In co-paper graphs, each node represents a paper. An undirected edge is placed between two nodes if the corresponding papers share at least one common author. They depict the interconnection and collaborative patterns between various academic publications. Co-author graphs represent scientific collaborations between authors of academic papers. Here, nodes correspond to authors, and an undirected edge is placed between two nodes if authors of the nodes have co-authored a paper together. If a paper is authored collaboratively by a group of authors, it results in a fully connected subgraph, or clique, encompassing those grouped nodes. Citation graphs are directed graphs where each node represents an academic paper. Directed edges in these graphs illustrate citations, with an edge pointing from the citing paper to the cited paper. These graphs highlight the directional flow of information and the influence of one paper upon another within the academic community.

Table 1: Summary of key datasets used to evaluate SpMM and GNN efficiency and scalability, categorized by graph type and sorted by average in-degree. This table presents the total number of nodes, edges, and average in-degree.

Graph	Type	Nodes	Edges	Avg. In-degree
coPapersCiteseer [18]	Co-paper	434,102	32,073,440	74.8
coPapersDBLP [18]	Co-paper	540,486	30,491,458	57.4
ca-AstroPh [19]	Co-author	18,772	396,160	22.1
ca-HepPh [19]	Co-author	12,008	237,010	20.7
PubMed [20]	Citation network	19,717	88,648	5.4
Cora [20]	Citation network	2,708	10,556	4.8

3.3 Sparse-Dense Matrix Multiplication (SpMM) Evaluation

Finding the best $\alpha$ is key to improve the performance of matrix multiplication with CBM. Adjusting this parameter not only reduces overhead associated with traversing the compression chain, but also exposes more parallelism opportunities as it increases the out-degree of the virtual node. Given the importance of $\alpha$ we first consider the case where $\alpha=0$ and our edge pruning technique was not applied, and then we show how fine-tuning $\alpha$ improves the quality of matrix multiplication with CBM.

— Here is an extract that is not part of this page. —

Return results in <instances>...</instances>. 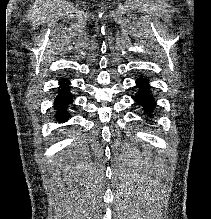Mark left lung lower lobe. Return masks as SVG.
Returning <instances> with one entry per match:
<instances>
[{"instance_id": "0a47b994", "label": "left lung lower lobe", "mask_w": 211, "mask_h": 219, "mask_svg": "<svg viewBox=\"0 0 211 219\" xmlns=\"http://www.w3.org/2000/svg\"><path fill=\"white\" fill-rule=\"evenodd\" d=\"M136 84H138V87H140V90L136 94L135 101L145 107V113L149 116L152 115V109L155 105L154 98L149 92V84L148 80L140 78L136 81Z\"/></svg>"}]
</instances>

Refer to caption — (a) coPapersCiteseer Dataset

$\alpha$ equal to zero.

Representing Cora (Fig. 1(e)) and PubMed (Fig. 1(f)) datasets in CBM resulted in minimal, and even negative, compression gains with respect to CSR. This is likely caused by the small average in-degree of these graphs, which suggests that the compression opportunities found in these graphs do not offset the memory overhead required to represent the corresponding chains of compression. As expected, the poor compression rate of these datasets led to no speedup in the context of matrix multiplication. On the other hand, compressing ca-AstroPh (Fig. 1(c)) and ca-HepPH (Fig. 1(d)) with our format respectively increased the compression ratios of both datasets to 2.6 $\times$ and 1.7 $\times$ , subsequently accelerating matrix product for both datasets. Our matrix multiplication strategy achieved a runtime reduction of 26% and 8% for ca-AstroPh in sequential and parallel environments, respectively. For ca-HepPh the same multiplication kernel presented a runtime reduction of 40% and 18% also in sequential and parallel environments. The datasets that benefited the most from our format were the coPapersCiteseer (Fig. 1(a)) and coPapersDBLP (Fig. 1(b)), achieving impressive compression ratios of 9.8 $\times$ and 5.9 $\times$ , leading to substantial improvements in computational performance. Our matrix multiplication kernel with coPapersCiteseer achieved a runtime reduction of 71% and 77% in sequential and parallel environments, while the same kernel with coPapersDBLP presented a runtime reduction of 59% and 61% in the same experimental settings. These results highlight the potential of the CBM format to efficiently compress and multiply unweighted graphs that present natural communities and an high average in-degree.

$\alpha$ greater than zero.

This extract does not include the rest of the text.